By Jack Kim
SEOUL (Reuters) - North Korea said on Wednesday it had conducted a ballistic missile test that simulated preemptive strikes against South Korean ports and airfields used by the U.S. military, a likely reference to the launches of three missiles on Tuesday.
The North's leader, Kim Jong Un, supervised the exercise that successfully tested the simulated detonation of nuclear warheads mounted on missiles, its official KCNA news agency reported.
It did not give the date of the exercise, as it customarily reports activities of its leader without dates or locations. Rodong Sinmun, the ruling Workers' Party's official newspaper, carried photographs of Kim with military aides, apparently observing a ballistic missile exercise.
North Korea fired three ballistic missiles that flew between 500 km and 600 km (300-360 miles) into the sea off its east coast, South Korea's military said, in defiance of UN Security Council resolutions and the latest in a series of provocative moves by the isolated country after a series of nuclear weapons tests.
"The drill was conducted by limiting the firing range under the simulated conditions of making preemptive strikes at ports and airfields in the operational theatre in South Korea where the U.S. imperialists' nuclear war hardware is to be hurled," KCNA said.

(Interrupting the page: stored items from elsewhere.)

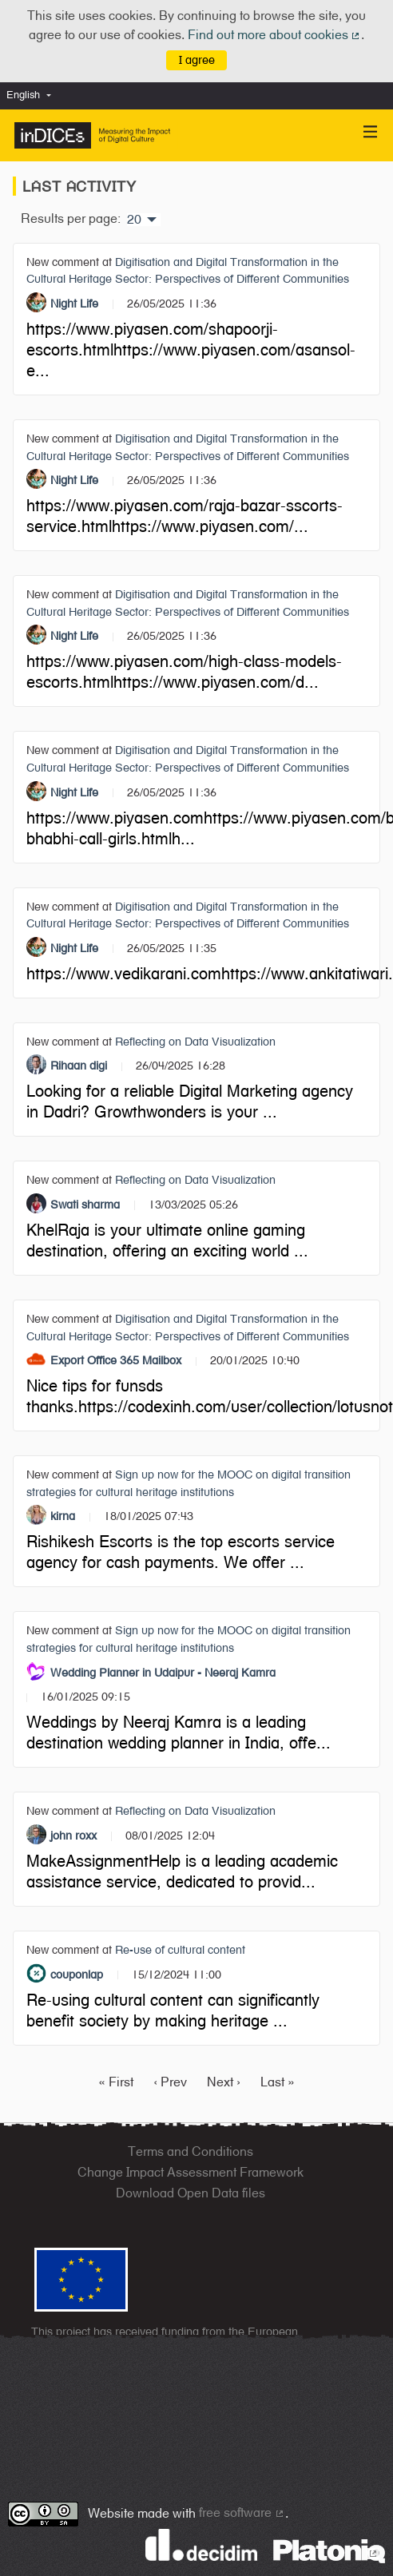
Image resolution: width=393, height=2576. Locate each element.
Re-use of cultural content (180, 1949)
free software (242, 2512)
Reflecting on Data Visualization (195, 1041)
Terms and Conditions (190, 2151)
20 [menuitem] (134, 219)
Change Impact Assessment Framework (190, 2172)
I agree (197, 59)
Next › (223, 2082)
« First (115, 2082)
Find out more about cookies (275, 34)
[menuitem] (32, 95)
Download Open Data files (190, 2193)
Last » (277, 2082)
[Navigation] (370, 132)
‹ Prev (170, 2082)
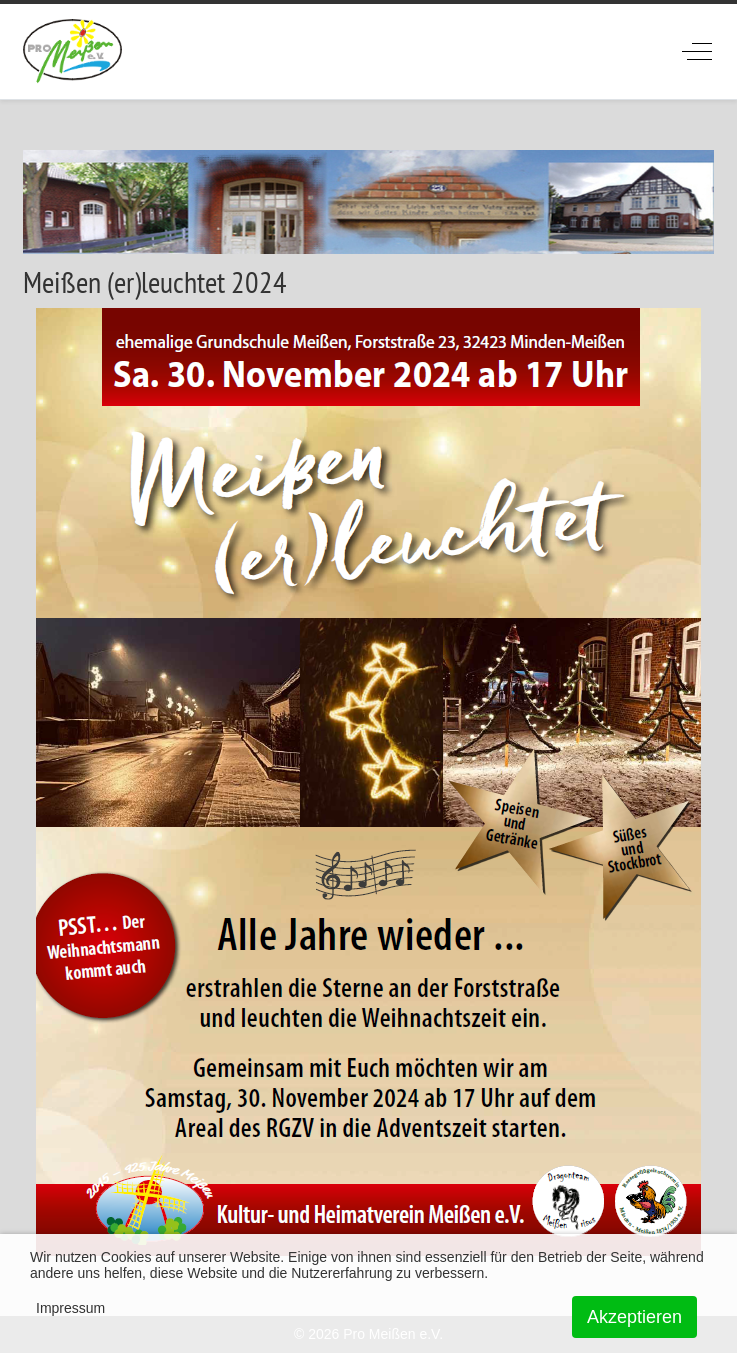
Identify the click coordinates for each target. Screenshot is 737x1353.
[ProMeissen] (72, 51)
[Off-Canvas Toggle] (697, 51)
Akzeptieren (634, 1317)
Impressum (70, 1308)
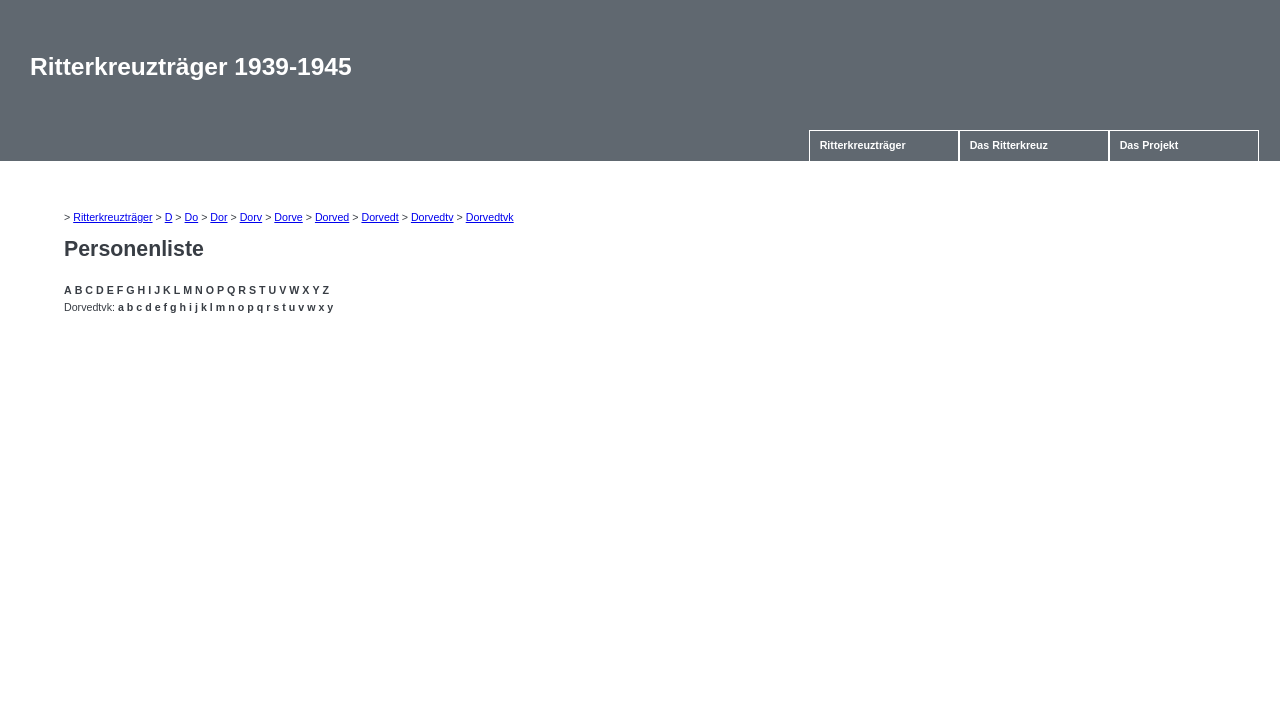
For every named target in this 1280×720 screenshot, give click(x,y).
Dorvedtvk (490, 217)
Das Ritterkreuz (1009, 145)
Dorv (251, 217)
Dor (218, 217)
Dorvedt (379, 217)
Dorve (288, 217)
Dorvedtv (432, 217)
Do (192, 217)
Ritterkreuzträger (863, 145)
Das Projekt (1149, 145)
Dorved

"And it once again examined the operational features of the detonating devices of nuclear warheads mounted on the ballistic rockets at the designated altitude over the target area."
Yang Uk, a senior researcher at the Korea Defence and Security Forum and a policy adviser to the South Korean navy, said there was little firm evidence to suggest the North had succeeded in developing a nuclear warhead for missiles.
"But it's a reminder that they are continuing to pursue nuclear warhead development, and that itself is an escalation of risks for us," he added.
Tuesday's missile launches were seen as a show of force a week after South Korea and the United States chose a site in the South to deploy the Terminal High Altitude Area Defence (THAAD) anti-missile system to counter threats from the North.
North Korea had threatened a "physical response" to the move.
"The idea seems to be to signal that (U.S.) war plans cannot succeed because if we activated them, the North Koreans would strike as we made the attempt," said Joshua Pollack, editor of the U.S.-based Nonproliferation Review.
Late on Tuesday, North Korean state media called U.S. Ambassador to South Korea Mark Lippert a "mentally deranged hooligan" and "a heinous war maniac" for flying in a U.S. fighter jet earlier this month.
Reclusive North Korea occasionally publishes insults of U.S. and South Korean officials.
The North and the rich, democratic South are technically still at war because their 1950-53 conflict ended in an armistice, not a peace treaty. The North regularly threatens to destroy Japan, South Korea and the South's main ally, the United States.
The U.S. air force said Lippert flew in a familiarization flight in an F-16 on July 12 to gain better understanding of the U.S. and South Korea's joint defence against North Korea.